According to the group, the everyday goal is to live pleasurably with one's friends. Residents pursue their individual goals with the support of the group. Residents also share group goals and participate in group activities, such as maintenance of the property, entertaining family and friends, putting on courses, and holiday celebrations.

People have their own money and make contributions to communal expenses, goals, and projects. Some residents have jobs outside of Morehouse.

According to their website, "There is no label regarding sexual choices that applies across the board for our group. Sexual preference is a personal choice. Some people here are celibate, many are monogamous and some have more than one partner." Residents adhere to a strict sexual health screening program, begun in the late 1970s, to prevent the spread of sexually transmitted infections.

The political expression of the More philosophy is called the one no-vote, a decision-making system in which any participant, can cast an irrevocable no-vote that stops any proposed new action.

One source estimates that as of 1997, over 100,000 people had taken at least one Lafayette Morehouse course, and over 1,000 people had lived in a Morehouse and participated in the social research.

== Criticisms and controversies ==

More University was criticized for not having the faculty and facilities of a conventional university. According to a 1994 article in Heterodoxy magazine, the choice of faculty was criticized as being too insular. The organization was also accused of being a diploma mill. More University was forced to shut down in 1997.

One widely cited criticism of Victor Baranco and the Morehouse community was in David Felton's book Mindfuckers.

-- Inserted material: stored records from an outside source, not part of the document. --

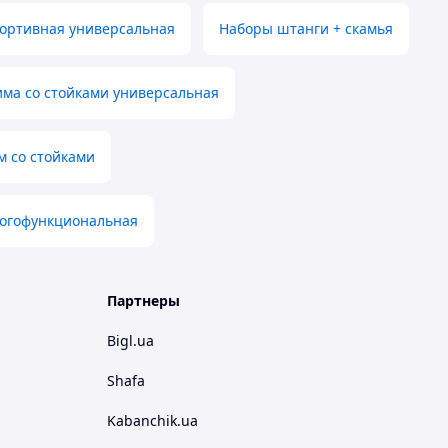
портивная универсальная
Наборы штанги + скамья
има со стойками универсальная
м со стойками
ногофункциональная
Партнеры
Bigl.ua
Shafa
Kabanchik.ua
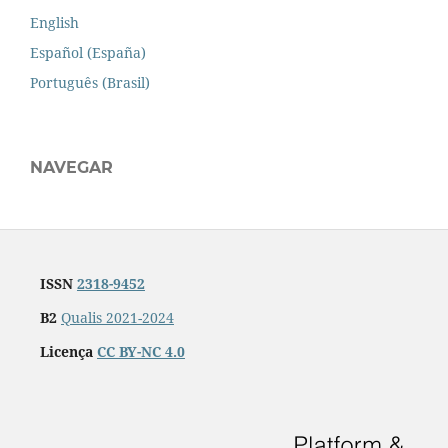
English
Español (España)
Português (Brasil)
NAVEGAR
ISSN
2318-9452
B2
Qualis 2021-2024
Licença
CC BY-NC 4.0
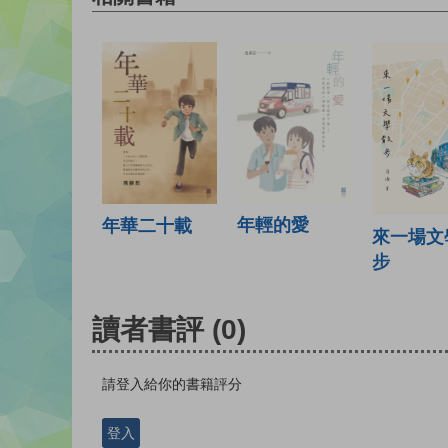
年輕的愛
年華二十載
來一場文
步
讀者書評
(0)
請登入給你的書籍評分
登入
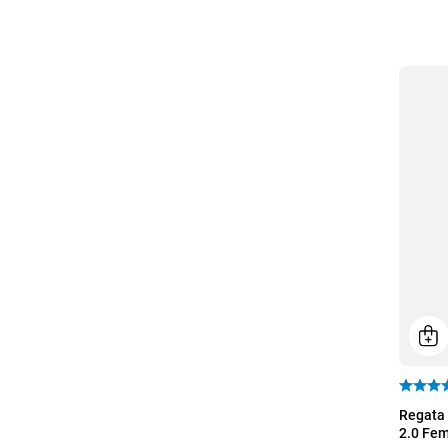
P
Regata 
2.0 Fem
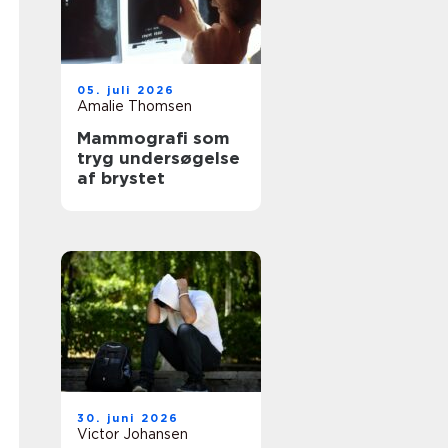
05. juli 2026
Amalie Thomsen
Mammografi som
tryg undersøgelse
af brystet
30. juni 2026
Victor Johansen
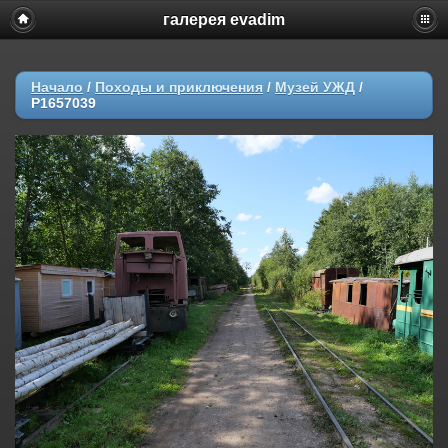
галерея evadim
Начало
/
Походы и приключения
/
Музей УЖД
/
P1657039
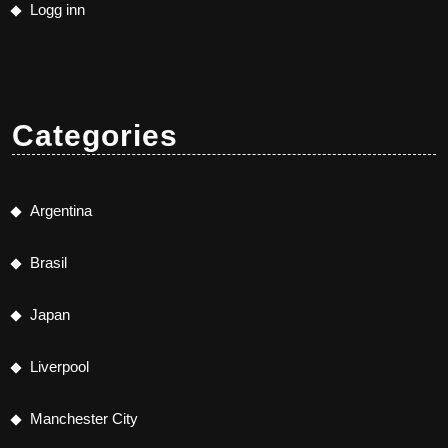
Logg inn
Categories
Argentina
Brasil
Japan
Liverpool
Manchester City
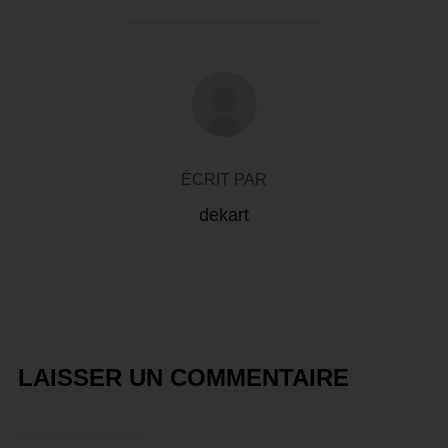
AUTEUR DE LA PUBLICATION
ÉCRIT PAR
dekart
LAISSER UN COMMENTAIRE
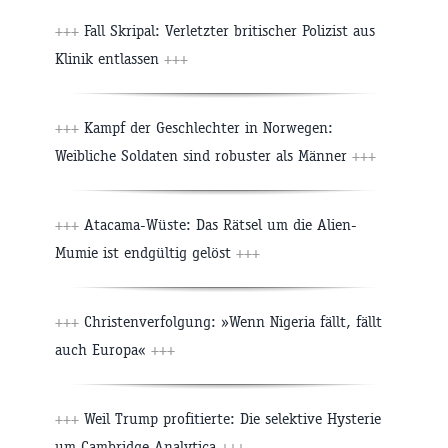
+++
Fall Skripal: Verletzter britischer Polizist aus
Klinik entlassen
+++
+++
Kampf der Geschlechter in Norwegen:
Weibliche Soldaten sind robuster als Männer
+++
+++
Atacama-Wüste: Das Rätsel um die Alien-
Mumie ist endgültig gelöst
+++
+++
Christenverfolgung: »Wenn Nigeria fällt, fällt
auch Europa«
+++
+++
Weil Trump profitierte: Die selektive Hysterie
um Cambridge Analytica
+++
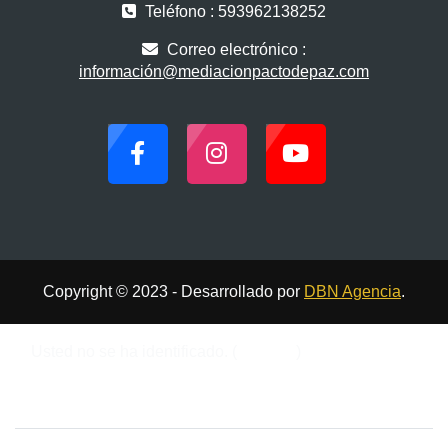
Teléfono : 593962138252
Correo electrónico :
información@mediacionpactodepaz.com
Copyright © 2023 - Desarrollado por
DBN Agencia
.
Usted no se ha identificado. (
Acceder
)
Resumen de retención de datos
Cambiar al tema estándar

The section on Baranco was repackaged from two Rolling Stone magazine articles, and the principal allegation was that he profited excessively by having group members pay to live in houses while renovating them.

Morehouse has been described as a "sex commune" or "sex cult,"

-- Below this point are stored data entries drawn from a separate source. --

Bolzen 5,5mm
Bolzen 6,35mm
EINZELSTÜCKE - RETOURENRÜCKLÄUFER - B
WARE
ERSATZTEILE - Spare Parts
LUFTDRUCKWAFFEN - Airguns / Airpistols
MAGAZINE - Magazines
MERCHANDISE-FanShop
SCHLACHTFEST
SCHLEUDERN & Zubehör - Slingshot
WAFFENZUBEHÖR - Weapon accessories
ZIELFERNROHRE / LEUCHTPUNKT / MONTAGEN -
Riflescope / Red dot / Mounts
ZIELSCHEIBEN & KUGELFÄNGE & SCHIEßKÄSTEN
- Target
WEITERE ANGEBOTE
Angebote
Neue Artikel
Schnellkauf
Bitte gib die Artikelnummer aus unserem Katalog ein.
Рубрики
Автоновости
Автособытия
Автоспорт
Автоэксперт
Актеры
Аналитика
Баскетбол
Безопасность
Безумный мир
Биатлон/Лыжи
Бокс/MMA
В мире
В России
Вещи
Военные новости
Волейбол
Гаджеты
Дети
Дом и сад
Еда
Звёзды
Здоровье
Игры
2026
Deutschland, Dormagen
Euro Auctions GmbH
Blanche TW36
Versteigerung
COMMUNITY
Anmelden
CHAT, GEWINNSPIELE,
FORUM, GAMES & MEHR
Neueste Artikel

The group has been criticized for having poor relationships with its neighbors. Most of these criticisms date to the period (1991–2000) in which the group provided food and shelter to a large number of homeless people, using military surplus tents. The county sought to enforce zoning codes to end the activity. The group argued it was their right to use their own home to take care of people that were homeless. The group undertook a lawsuit against the San Francisco Chronicle, which they lost. After a long court battle with Contra Costa County, Lafayette Morehouse was ordered to take down the tents.